Dataset entries
________
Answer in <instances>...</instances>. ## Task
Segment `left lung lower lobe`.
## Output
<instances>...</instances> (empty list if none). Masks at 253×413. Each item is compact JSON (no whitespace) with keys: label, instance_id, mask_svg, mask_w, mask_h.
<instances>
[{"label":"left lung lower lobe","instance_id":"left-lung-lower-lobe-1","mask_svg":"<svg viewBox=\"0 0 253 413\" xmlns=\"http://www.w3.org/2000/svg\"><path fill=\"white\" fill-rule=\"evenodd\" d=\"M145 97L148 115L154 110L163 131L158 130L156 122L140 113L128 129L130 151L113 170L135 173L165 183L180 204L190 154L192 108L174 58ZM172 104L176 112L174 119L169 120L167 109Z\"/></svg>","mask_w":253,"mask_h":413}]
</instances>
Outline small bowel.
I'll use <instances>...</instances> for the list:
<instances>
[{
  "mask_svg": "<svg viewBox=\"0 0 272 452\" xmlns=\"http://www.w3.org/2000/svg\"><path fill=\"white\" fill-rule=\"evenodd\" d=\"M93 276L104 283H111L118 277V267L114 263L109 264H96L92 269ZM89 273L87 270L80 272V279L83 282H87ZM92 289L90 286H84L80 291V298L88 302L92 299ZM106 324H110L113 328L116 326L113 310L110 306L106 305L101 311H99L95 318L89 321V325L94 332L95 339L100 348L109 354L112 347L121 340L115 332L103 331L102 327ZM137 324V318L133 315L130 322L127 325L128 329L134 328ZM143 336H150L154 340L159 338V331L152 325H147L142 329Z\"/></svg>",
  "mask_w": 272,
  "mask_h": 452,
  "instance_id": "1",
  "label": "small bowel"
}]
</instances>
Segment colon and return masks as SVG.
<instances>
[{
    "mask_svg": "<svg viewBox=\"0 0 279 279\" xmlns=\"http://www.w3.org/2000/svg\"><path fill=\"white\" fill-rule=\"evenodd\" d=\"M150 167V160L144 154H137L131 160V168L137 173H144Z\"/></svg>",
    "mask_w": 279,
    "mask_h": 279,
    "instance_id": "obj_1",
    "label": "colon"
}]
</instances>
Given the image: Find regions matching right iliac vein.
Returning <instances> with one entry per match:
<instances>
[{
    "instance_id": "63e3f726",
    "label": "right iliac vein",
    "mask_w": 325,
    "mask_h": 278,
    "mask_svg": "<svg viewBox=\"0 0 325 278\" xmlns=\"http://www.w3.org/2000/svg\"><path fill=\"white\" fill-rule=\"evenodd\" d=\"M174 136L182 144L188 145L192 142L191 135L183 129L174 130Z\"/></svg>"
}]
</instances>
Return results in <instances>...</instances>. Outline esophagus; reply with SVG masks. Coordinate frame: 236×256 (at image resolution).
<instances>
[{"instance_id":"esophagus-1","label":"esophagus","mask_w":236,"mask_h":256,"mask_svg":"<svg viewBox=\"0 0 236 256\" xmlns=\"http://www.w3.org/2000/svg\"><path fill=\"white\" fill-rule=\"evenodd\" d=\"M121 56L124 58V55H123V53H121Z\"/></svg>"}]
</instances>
________
◆ **What you will do**: A reply should hold exactly the lines from the one containing "Segment colon and return masks as SVG." through the end of the data above, nothing more.

◆ **Exercise answer**:
Segment colon and return masks as SVG.
<instances>
[{
    "mask_svg": "<svg viewBox=\"0 0 279 279\" xmlns=\"http://www.w3.org/2000/svg\"><path fill=\"white\" fill-rule=\"evenodd\" d=\"M150 167V160L144 154H137L131 160V168L137 173H144Z\"/></svg>",
    "mask_w": 279,
    "mask_h": 279,
    "instance_id": "obj_1",
    "label": "colon"
}]
</instances>
Given the image: Find regions matching right iliac vein.
Returning <instances> with one entry per match:
<instances>
[{
    "instance_id": "63e3f726",
    "label": "right iliac vein",
    "mask_w": 325,
    "mask_h": 278,
    "mask_svg": "<svg viewBox=\"0 0 325 278\" xmlns=\"http://www.w3.org/2000/svg\"><path fill=\"white\" fill-rule=\"evenodd\" d=\"M174 136L182 144L188 145L192 142L191 135L183 129L174 130Z\"/></svg>"
}]
</instances>
Return results in <instances>...</instances>. Outline esophagus; reply with SVG masks. Coordinate frame: 236×256 (at image resolution).
<instances>
[{"instance_id":"esophagus-1","label":"esophagus","mask_w":236,"mask_h":256,"mask_svg":"<svg viewBox=\"0 0 236 256\" xmlns=\"http://www.w3.org/2000/svg\"><path fill=\"white\" fill-rule=\"evenodd\" d=\"M121 56L124 58V55H123V53H121Z\"/></svg>"}]
</instances>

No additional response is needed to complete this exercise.